Deputy Attorney General of Connecticut 

He practiced law as the Deputy Attorney General of Connecticut where he argued cases including in the State and U.S. Supreme Courts, and briefly before that in private practice in Hartford, CT and Washington, D.C. 

Financial Services Industry

Mr. Gerson then entered the financial services industry where he rose to Executive Vice President of The Travelers Corporation and President of its managed healthcare and health insurance business, and was briefly Executive Vice President for successor companies MetraHealth and United Health Care. He subsequently led smaller start-up companies in technology and specialized health care. 

Policy Director, Finance Chair, Joseph Lieberman campaign

Gerson worked as Policy Director then Finance Chair in the 2004 presidential campaign of Senator Joseph I. Lieberman.

Mandela Rhodes Foundation, the Äänit Prize

In 2003, Gerson and colleagues met with former South African President Nelson Mandela, regarding the establishment of a new foundation focused on expanding opportunities for Africans in higher education. This became the Mandela Rhodes Foundation which offers young leaders from across the African continent a chance to become part of Nelson Mandela’s legacy of transformative impact. In 2021 Gerson Chaired the Judges' Panel of the Foundation’s inaugural Äänit Prize, which supports initiatives that can deliver positive social impact for Africa’s most marginalized populations.
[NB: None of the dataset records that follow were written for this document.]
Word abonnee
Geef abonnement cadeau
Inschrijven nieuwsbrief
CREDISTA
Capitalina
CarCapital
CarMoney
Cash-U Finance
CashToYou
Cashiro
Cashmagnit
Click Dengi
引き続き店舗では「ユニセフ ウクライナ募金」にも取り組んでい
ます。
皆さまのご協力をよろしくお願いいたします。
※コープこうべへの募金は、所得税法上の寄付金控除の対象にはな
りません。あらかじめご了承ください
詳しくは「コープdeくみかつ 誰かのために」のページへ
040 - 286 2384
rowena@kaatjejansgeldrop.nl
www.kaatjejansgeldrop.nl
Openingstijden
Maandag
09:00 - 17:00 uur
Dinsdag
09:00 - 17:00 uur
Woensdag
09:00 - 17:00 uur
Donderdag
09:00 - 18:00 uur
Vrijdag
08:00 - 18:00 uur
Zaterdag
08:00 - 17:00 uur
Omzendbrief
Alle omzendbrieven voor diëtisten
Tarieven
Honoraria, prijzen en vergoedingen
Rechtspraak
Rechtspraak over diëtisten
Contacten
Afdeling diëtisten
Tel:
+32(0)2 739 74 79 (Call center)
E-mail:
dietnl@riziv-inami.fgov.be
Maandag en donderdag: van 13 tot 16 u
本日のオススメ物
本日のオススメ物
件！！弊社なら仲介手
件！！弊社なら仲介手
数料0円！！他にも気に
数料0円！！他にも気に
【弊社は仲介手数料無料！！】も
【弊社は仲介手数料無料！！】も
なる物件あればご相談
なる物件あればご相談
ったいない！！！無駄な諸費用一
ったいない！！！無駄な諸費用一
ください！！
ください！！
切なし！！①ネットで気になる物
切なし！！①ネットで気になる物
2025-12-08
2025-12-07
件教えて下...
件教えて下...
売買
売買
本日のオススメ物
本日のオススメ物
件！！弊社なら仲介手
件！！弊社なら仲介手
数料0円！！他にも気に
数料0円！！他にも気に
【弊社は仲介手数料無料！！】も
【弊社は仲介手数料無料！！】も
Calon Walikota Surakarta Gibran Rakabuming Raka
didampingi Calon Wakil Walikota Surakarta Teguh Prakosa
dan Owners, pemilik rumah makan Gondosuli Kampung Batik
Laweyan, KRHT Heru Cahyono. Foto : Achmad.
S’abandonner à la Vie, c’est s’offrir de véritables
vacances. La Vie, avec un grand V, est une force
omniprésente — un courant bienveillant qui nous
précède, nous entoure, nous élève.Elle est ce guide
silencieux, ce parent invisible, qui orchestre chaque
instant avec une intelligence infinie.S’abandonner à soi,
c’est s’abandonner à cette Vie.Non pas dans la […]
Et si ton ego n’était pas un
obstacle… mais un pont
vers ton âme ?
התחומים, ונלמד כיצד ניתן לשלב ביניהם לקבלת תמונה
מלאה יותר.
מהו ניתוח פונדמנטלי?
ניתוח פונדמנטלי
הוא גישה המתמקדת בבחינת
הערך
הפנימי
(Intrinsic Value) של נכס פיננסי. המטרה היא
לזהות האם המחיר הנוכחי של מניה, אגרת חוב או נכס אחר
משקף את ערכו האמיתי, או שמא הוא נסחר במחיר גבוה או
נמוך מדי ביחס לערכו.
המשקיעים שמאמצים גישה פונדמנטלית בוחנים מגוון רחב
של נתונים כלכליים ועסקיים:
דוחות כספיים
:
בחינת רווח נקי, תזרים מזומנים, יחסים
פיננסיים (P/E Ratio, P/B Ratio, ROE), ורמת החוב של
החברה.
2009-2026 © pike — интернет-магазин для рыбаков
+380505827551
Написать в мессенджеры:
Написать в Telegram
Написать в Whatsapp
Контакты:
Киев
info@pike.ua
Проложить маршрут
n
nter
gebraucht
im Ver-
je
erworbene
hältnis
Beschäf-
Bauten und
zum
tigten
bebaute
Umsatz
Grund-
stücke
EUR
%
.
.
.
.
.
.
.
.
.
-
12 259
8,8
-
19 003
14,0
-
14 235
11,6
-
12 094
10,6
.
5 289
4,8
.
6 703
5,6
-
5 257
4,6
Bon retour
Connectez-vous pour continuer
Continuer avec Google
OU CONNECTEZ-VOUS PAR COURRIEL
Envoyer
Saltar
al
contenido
American Secretary, The Rhodes Trust

Mr. Gerson is the American Secretary to The Rhodes Trust and administers the Rhodes Scholarships in the United States.  The earliest and arguably most famous of all international scholarships, the Rhodes Scholarships offer two to four years of funding to attend the University of Oxford in the United Kingdom. Gerson was appointed by Trust CEO and Warden Sir Anthony Kenny in 1998 as its fifth American Secretary, following David Alexander. In 2014, for his contribution to the University of Oxford, Gerson was recognized as a "Distinguished Friend of Oxford.” He also serves on the Scholarship Committee of the Rhodes Trustees. Prior to becoming American Secretary, Gerson was Connecticut Secretary and District I member for over a decade, and Assistant Secretary to the Trust under then Secretary William J. Barber from 1977 to 1979. 

Arts, Humanities and Social Services 

Active over his career in a wide range of community activities, particularly in the arts, humanities and social services, Elliot Gerson served as president of the Hartford Stage Company, president of The Hartford Courant Foundation, and trustee of Connecticut Public Broadcasting Network. He also served as a director of the Connecticut Humanities Council, the Connecticut Historical Society, the Connecticut Women’s Education and Legal Foundation, and the Connecticut Civil Liberties Union. 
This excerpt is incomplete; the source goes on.